Hanselman Andrew E, Powell Brian D, Santrock Robert D
Orthopedics. 2015 Apr;38(4):e343-6. doi: 10.3928/01477447-20150402-91.
Advancements in total ankle arthroplasty (TAA) over the past several decades have led to improved patient outcomes and implant survivorship. Despite these innovations, many implant manufacturers still consider a preoperative coronal plane deformity greater than 10° a relative contraindication to TAA. Without proper intraoperative alignment, these implants may experience abnormal wear and hardware failure. Correcting these deformities, often through the use of soft tissue procedures and/or osteotomies, not only increases the difficulty of a case, but also the intraoperative time and radiation exposure. The authors report a case in which a 54-year-old man with a severe right ankle varus deformity of 29° underwent successful TAA using the INBONE II Prophecy total ankle system (Wright Medical Technology, Inc, Memphis, Tennessee) and additional soft tissue reconstruction. Intraoperatively, the patient's coronal deformity was corrected to 1.8°. At 8 months postoperatively, the patient ambulated without restriction and had substantial improvement in validated patient outcome scores, specifically the Academy of Orthopaedic Surgeons Foot and Ankle Module and the Short Form Health Survey-12 This unique report documents the first time that this particular implant, with an exclusive preoperative computed tomography-derived patient-specific guide, has been used effectively for a severe preoperative varus deformity greater than 20° without the need for an osteotomy. Future studies should be directed toward the prospective evaluation of different total ankle implant systems and their outcomes with severe coronal plane deformity, specifically computed tomography-derived patient-specific guided implants.
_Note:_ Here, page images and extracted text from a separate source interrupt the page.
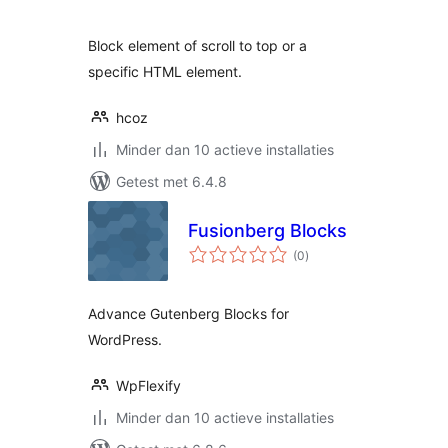
Block element of scroll to top or a
specific HTML element.
hcoz
Minder dan 10 actieve installaties
Getest met 6.4.8
Fusionberg Blocks
totaal
(0
)
waarderingen
Advance Gutenberg Blocks for
WordPress.
WpFlexify
Minder dan 10 actieve installaties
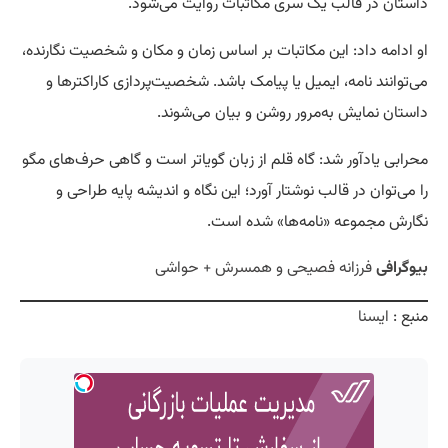
داستان در قالب یک سری مکاتبات روایت می‌شود.
او ادامه داد: این مکاتبات بر اساس زمان و مکان و شخصیت نگارنده،
می‌توانند نامه، ایمیل یا پیامک باشد. شخصیت‌پردازی کاراکترها و
داستان نمایش به‌مرور روشن و بیان می‌شوند.
محرابی یادآور شد: گاه قلم از زبان گویاتر است و گاهی حرف‌های مگو
را می‌توان در قالب نوشتار آورد؛ این نگاه و اندیشه پایه طراحی و
نگارش مجموعه «نامه‌ها» شده است.
بیوگرافی
فرزانه فصیحی و همسرش + حواشی
منبع :
ایسنا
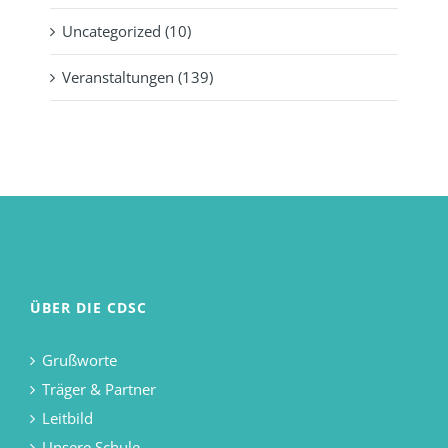
Uncategorized (10)
Veranstaltungen (139)
ÜBER DIE CDSC
Grußworte
Träger & Partner
Leitbild
Unsere Schule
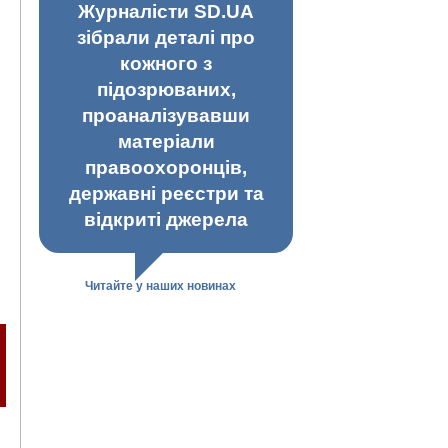
Журналісти SD.UA
зібрали деталі про
кожного з
підозрюваних,
проаналізувавши
матеріали
правоохоронців,
державні реєстри та
відкриті джерела
Читайте у наших новинах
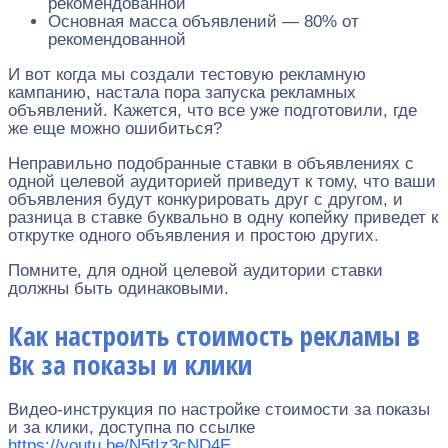
рекомендованной
Основная масса объявлений — 80% от
рекомендованной
И вот когда мы создали тестовую рекламную
кампанию, настала пора запуска рекламных
объявлений. Кажется, что все уже подготовили, где
же еще можно ошибиться?
Неправильно подобранные ставки в объявлениях с
одной целевой аудиторией приведут к тому, что ваши
объявления будут конкурировать друг с другом, и
разница в ставке буквально в одну копейку приведет к
открутке одного объявления и простою других.
Помните, для одной целевой аудитории ставки
должны быть одинаковыми.
Как настроить стоимость рекламы в
Вк за показы и клики
Видео-инструкция по настройке стоимости за показы
и за клики, доступна по ссылке
https://youtu.be/N5tIz3cND4E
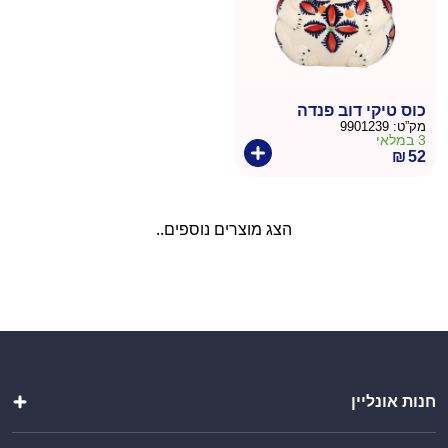
כוס טיקי דוב פנדה
מק”ט:
9901239
3 במלאי
₪
52
הצג מוצרים נוספים..
חנות אונליין
שקיות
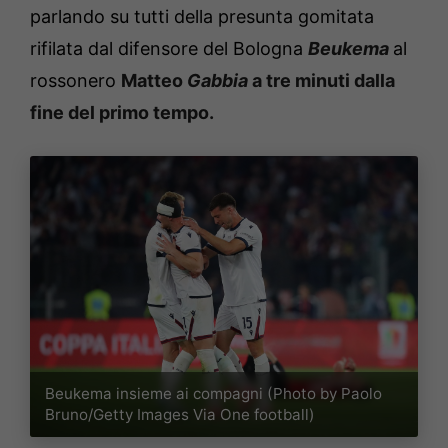
parlando su tutti della presunta gomitata
rifilata dal difensore del Bologna
Beukema
al
rossonero
Matteo
Gabbia
a tre minuti dalla
fine del primo tempo.
Beukema insieme ai compagni (Photo by Paolo
Bruno/Getty Images Via One football)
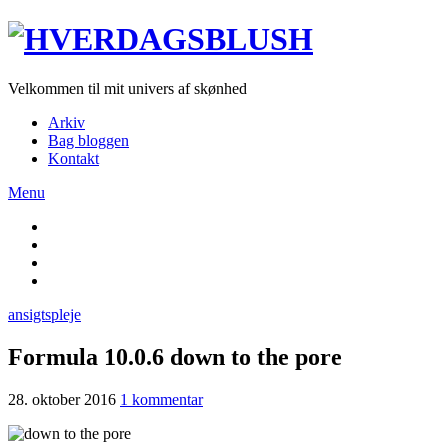
Velkommen til mit univers af skønhed
Arkiv
Bag bloggen
Kontakt
Menu
ansigtspleje
Formula 10.0.6 down to the pore
28. oktober 2016
1 kommentar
在过去几十年中,全踝关节置换术(TAA)取得了进展,使患者预后和植入物存活率得到改善。尽管有这些创新,但许多植入物制造商仍将术前冠状面畸形大于10°视为TAA的相对禁忌证。如果术中没有正确对齐,这些植入物可能会出现异常磨损和硬件故障。通常通过使用软组织手术和/或截骨术来纠正这些畸形,这不仅增加了手术难度,还延长了术中时间并增加了辐射暴露。作者报告了一例病例,一名54岁男性,右踝关节严重内翻畸形达29°,使用INBONE II Prophecy全踝关节系统(Wright Medical Technology, Inc, 田纳西州孟菲斯)并进行了额外的软组织重建,成功接受了TAA。术中,患者的冠状面畸形被纠正至1.8°。术后8个月,患者可自由行走,经过验证的患者预后评分有显著改善,特别是美国骨科医师学会足踝模块评分和简短健康调查问卷-12评分。这份独特的报告首次记录了这种特殊的植入物,凭借其术前计算机断层扫描衍生的患者特异性导板,在无需截骨术的情况下有效用于大于20°的严重术前内翻畸形。未来的研究应针对不同全踝关节植入系统及其在严重冠状面畸形情况下的预后进行前瞻性评估,特别是计算机断层扫描衍生的患者特异性导板植入物。